- Exercise objective -
Transcribe each entry so that nothing differs from the original.
== Records to process
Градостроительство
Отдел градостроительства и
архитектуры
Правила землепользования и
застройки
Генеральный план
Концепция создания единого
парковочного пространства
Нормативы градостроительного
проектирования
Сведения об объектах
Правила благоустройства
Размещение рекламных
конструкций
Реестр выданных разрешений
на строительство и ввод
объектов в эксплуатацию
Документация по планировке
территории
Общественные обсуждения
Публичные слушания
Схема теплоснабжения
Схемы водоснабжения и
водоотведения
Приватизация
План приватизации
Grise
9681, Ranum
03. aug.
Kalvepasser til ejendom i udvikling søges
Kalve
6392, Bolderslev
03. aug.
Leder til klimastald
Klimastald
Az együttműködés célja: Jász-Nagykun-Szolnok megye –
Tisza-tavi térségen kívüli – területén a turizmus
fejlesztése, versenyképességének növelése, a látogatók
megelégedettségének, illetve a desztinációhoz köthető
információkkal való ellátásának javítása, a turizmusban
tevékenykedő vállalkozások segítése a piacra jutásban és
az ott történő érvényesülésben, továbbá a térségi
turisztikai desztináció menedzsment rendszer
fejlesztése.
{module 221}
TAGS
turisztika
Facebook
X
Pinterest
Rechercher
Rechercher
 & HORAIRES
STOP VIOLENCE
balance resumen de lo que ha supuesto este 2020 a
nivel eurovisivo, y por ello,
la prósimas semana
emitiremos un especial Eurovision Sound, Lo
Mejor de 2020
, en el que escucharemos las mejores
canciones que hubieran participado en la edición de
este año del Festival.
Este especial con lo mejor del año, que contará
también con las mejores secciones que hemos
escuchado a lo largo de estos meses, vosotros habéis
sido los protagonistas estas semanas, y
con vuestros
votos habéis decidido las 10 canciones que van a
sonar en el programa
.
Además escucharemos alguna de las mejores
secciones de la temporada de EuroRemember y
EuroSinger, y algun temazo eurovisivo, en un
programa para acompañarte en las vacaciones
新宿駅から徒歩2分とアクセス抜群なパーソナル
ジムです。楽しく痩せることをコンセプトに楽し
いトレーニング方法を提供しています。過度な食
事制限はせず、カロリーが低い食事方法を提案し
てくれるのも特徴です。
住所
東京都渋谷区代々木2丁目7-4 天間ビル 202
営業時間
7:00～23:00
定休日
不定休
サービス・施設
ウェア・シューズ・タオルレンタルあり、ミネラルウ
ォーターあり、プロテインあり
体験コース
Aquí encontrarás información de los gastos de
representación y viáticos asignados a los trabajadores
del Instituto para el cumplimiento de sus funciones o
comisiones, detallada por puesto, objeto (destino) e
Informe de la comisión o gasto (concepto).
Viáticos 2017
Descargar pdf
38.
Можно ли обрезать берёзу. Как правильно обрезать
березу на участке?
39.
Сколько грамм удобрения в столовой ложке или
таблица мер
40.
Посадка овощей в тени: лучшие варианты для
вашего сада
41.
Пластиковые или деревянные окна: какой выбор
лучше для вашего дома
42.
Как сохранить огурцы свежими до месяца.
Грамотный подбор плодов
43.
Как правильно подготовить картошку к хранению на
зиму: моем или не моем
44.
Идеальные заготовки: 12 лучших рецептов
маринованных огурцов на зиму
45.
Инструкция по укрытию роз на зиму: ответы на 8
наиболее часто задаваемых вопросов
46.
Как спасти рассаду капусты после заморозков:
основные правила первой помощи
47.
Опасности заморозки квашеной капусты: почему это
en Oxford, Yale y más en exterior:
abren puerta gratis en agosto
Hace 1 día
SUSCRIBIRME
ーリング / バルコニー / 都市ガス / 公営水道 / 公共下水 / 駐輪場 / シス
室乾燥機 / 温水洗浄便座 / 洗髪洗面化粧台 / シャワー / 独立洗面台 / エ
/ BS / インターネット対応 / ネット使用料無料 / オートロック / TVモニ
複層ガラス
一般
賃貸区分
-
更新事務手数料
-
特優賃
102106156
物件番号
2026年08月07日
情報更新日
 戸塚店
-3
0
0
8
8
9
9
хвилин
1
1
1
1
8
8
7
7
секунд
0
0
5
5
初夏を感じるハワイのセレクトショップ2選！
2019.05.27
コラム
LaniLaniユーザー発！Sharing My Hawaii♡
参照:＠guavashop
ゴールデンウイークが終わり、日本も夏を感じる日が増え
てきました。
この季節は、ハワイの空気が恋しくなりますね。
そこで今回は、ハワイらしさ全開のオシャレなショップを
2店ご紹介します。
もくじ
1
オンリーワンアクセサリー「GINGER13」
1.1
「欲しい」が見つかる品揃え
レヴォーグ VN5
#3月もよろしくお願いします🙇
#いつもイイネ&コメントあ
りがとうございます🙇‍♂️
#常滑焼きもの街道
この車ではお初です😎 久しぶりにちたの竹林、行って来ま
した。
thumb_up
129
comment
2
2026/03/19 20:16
====
- Worked solution -
Градостроительство
Отдел градостроительства и
архитектуры
Правила землепользования и
застройки
Генеральный план
Концепция создания единого
парковочного пространства
Нормативы градостроительного
проектирования
Сведения об объектах
Правила благоустройства
Размещение рекламных
конструкций
Реестр выданных разрешений
на строительство и ввод
объектов в эксплуатацию
Документация по планировке
территории
Общественные обсуждения
Публичные слушания
Схема теплоснабжения
Схемы водоснабжения и
водоотведения
Приватизация
План приватизации
Grise
9681, Ranum
03. aug.
Kalvepasser til ejendom i udvikling søges
Kalve
6392, Bolderslev
03. aug.
Leder til klimastald
Klimastald
Az együttműködés célja: Jász-Nagykun-Szolnok megye –
Tisza-tavi térségen kívüli – területén a turizmus
fejlesztése, versenyképességének növelése, a látogatók
megelégedettségének, illetve a desztinációhoz köthető
információkkal való ellátásának javítása, a turizmusban
tevékenykedő vállalkozások segítése a piacra jutásban és
az ott történő érvényesülésben, továbbá a térségi
turisztikai desztináció menedzsment rendszer
fejlesztése.
{module 221}
TAGS
turisztika
Facebook
X
Pinterest
Rechercher
Rechercher
 & HORAIRES
STOP VIOLENCE
balance resumen de lo que ha supuesto este 2020 a
nivel eurovisivo, y por ello,
la prósimas semana
emitiremos un especial Eurovision Sound, Lo
Mejor de 2020
, en el que escucharemos las mejores
canciones que hubieran participado en la edición de
este año del Festival.
Este especial con lo mejor del año, que contará
también con las mejores secciones que hemos
escuchado a lo largo de estos meses, vosotros habéis
sido los protagonistas estas semanas, y
con vuestros
votos habéis decidido las 10 canciones que van a
sonar en el programa
.
Además escucharemos alguna de las mejores
secciones de la temporada de EuroRemember y
EuroSinger, y algun temazo eurovisivo, en un
programa para acompañarte en las vacaciones
新宿駅から徒歩2分とアクセス抜群なパーソナル
ジムです。楽しく痩せることをコンセプトに楽し
いトレーニング方法を提供しています。過度な食
事制限はせず、カロリーが低い食事方法を提案し
てくれるのも特徴です。
住所
東京都渋谷区代々木2丁目7-4 天間ビル 202
営業時間
7:00～23:00
定休日
不定休
サービス・施設
ウェア・シューズ・タオルレンタルあり、ミネラルウ
ォーターあり、プロテインあり
体験コース
Aquí encontrarás información de los gastos de
representación y viáticos asignados a los trabajadores
del Instituto para el cumplimiento de sus funciones o
comisiones, detallada por puesto, objeto (destino) e
Informe de la comisión o gasto (concepto).
Viáticos 2017
Descargar pdf
38.
Можно ли обрезать берёзу. Как правильно обрезать
березу на участке?
39.
Сколько грамм удобрения в столовой ложке или
таблица мер
40.
Посадка овощей в тени: лучшие варианты для
вашего сада
41.
Пластиковые или деревянные окна: какой выбор
лучше для вашего дома
42.
Как сохранить огурцы свежими до месяца.
Грамотный подбор плодов
43.
Как правильно подготовить картошку к хранению на
зиму: моем или не моем
44.
Идеальные заготовки: 12 лучших рецептов
маринованных огурцов на зиму
45.
Инструкция по укрытию роз на зиму: ответы на 8
наиболее часто задаваемых вопросов
46.
Как спасти рассаду капусты после заморозков:
основные правила первой помощи
47.
Опасности заморозки квашеной капусты: почему это
en Oxford, Yale y más en exterior:
abren puerta gratis en agosto
Hace 1 día
SUSCRIBIRME
ーリング / バルコニー / 都市ガス / 公営水道 / 公共下水 / 駐輪場 / シス
室乾燥機 / 温水洗浄便座 / 洗髪洗面化粧台 / シャワー / 独立洗面台 / エ
/ BS / インターネット対応 / ネット使用料無料 / オートロック / TVモニ
複層ガラス
一般
賃貸区分
-
更新事務手数料
-
特優賃
102106156
物件番号
2026年08月07日
情報更新日
 戸塚店
-3
0
0
8
8
9
9
хвилин
1
1
1
1
8
8
7
7
секунд
0
0
5
5
初夏を感じるハワイのセレクトショップ2選！
2019.05.27
コラム
LaniLaniユーザー発！Sharing My Hawaii♡
参照:＠guavashop
ゴールデンウイークが終わり、日本も夏を感じる日が増え
てきました。
この季節は、ハワイの空気が恋しくなりますね。
そこで今回は、ハワイらしさ全開のオシャレなショップを
2店ご紹介します。
もくじ
1
オンリーワンアクセサリー「GINGER13」
1.1
「欲しい」が見つかる品揃え
レヴォーグ VN5
#3月もよろしくお願いします🙇
#いつもイイネ&コメントあ
りがとうございます🙇‍♂️
#常滑焼きもの街道
この車ではお初です😎 久しぶりにちたの竹林、行って来ま
した。
thumb_up
129
comment
2
2026/03/19 20:16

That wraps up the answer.